== WHAT IS BEING ASKED ==
Make an exact copy of the data below, leaving out every picture.
+++
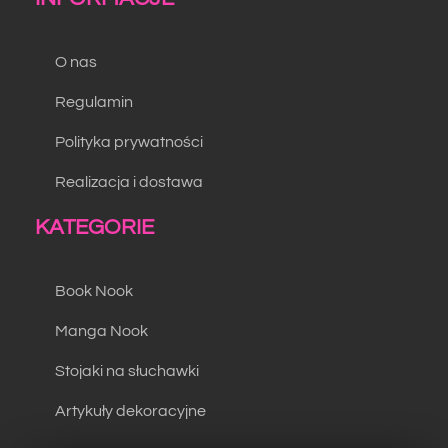
O nas
Regulamin
Polityka prywatności
Realizacja i dostawa
KATEGORIE
Book Nook
Manga Nook
Stojaki na słuchawki
Artykuły dekoracyjne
+++
== EXERCISE SOLUTION ==
O nas
Regulamin
Polityka prywatności
Realizacja i dostawa
KATEGORIE
Book Nook
Manga Nook
Stojaki na słuchawki
Artykuły dekoracyjne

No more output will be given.